18383765. DISPLAY APPARATUS THAT PROVIDES ANSWER TO QUESTION BASED ON IMAGE AND CONTROLLING METHOD THEREOF simplified abstract (SAMSUNG ELECTRONICS CO., LTD.)
Contents
DISPLAY APPARATUS THAT PROVIDES ANSWER TO QUESTION BASED ON IMAGE AND CONTROLLING METHOD THEREOF
Organization Name
Inventor(s)
Jakub Hoschiowics of Warszawa (PL)
Adrian Wisniewski of Warszawa (PL)
DISPLAY APPARATUS THAT PROVIDES ANSWER TO QUESTION BASED ON IMAGE AND CONTROLLING METHOD THEREOF - A simplified explanation of the abstract
This abstract first appeared for US patent application 18383765 titled 'DISPLAY APPARATUS THAT PROVIDES ANSWER TO QUESTION BASED ON IMAGE AND CONTROLLING METHOD THEREOF
Simplified Explanation
The display apparatus described in the patent application allows users to input information while watching a video, which is then used to generate text based on the video content.
- The display apparatus includes a display and one or more processors.
- Users can input information while watching a video on the display.
- The apparatus obtains at least one passage by inputting the user input and the video to a first encoder.
- A text is generated by using a neural network model and a part of a plurality of tokens included in the obtained passage.
- The generated text is outputted for the user.
---
- Potential Applications
- Educational tools for generating text summaries of video content.
- Assistive technology for individuals with hearing impairments to understand video content.
- Problems Solved
- Difficulty in summarizing video content quickly and accurately.
- Lack of tools for generating text from video content in real-time.
- Benefits
- Improved accessibility to video content for a wider range of users.

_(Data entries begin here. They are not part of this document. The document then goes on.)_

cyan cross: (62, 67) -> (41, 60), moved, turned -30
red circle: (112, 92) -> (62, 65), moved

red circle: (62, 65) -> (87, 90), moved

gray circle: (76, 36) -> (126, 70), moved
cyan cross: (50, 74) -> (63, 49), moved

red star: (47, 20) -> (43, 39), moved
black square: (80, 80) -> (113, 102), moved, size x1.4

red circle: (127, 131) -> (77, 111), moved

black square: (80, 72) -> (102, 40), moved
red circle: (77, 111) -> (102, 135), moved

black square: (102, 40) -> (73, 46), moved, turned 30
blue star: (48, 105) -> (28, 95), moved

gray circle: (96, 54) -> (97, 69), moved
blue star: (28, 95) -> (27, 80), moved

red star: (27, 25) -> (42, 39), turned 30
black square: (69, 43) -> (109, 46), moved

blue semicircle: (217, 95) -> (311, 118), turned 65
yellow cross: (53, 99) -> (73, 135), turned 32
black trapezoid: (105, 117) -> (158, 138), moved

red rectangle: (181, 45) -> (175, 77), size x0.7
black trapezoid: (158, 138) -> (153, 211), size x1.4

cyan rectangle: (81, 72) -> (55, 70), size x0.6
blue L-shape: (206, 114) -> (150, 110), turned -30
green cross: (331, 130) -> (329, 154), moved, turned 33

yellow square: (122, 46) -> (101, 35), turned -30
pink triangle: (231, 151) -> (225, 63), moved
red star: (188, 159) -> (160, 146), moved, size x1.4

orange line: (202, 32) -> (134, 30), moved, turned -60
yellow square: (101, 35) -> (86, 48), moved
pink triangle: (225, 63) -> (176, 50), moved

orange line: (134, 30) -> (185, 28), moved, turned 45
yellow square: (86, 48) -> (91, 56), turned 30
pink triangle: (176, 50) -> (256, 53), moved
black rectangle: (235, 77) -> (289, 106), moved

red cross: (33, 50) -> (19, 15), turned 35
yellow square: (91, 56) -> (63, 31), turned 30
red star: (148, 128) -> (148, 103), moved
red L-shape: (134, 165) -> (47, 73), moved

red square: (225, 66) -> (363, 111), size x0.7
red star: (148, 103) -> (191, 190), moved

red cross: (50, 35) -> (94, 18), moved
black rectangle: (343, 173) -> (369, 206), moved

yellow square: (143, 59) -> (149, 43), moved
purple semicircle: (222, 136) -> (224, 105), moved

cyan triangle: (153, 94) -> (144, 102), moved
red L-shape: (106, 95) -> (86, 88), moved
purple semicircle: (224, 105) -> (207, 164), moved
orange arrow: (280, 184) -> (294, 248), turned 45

- Enhanced learning experience through text summaries of video content.
Original Abstract Submitted
Disclosed is a display apparatus. The display apparatus includes a display; and one or more processors configured to, based on a user input being received while a video is provided through the display, obtain at least one passage by inputting information on the user input and the video to a first encoder, obtain a text by using a part of a plurality of tokens included in the at least one passage by inputting the video, the information on the user input, and the at least one passage into a neural network model, and output the obtained text.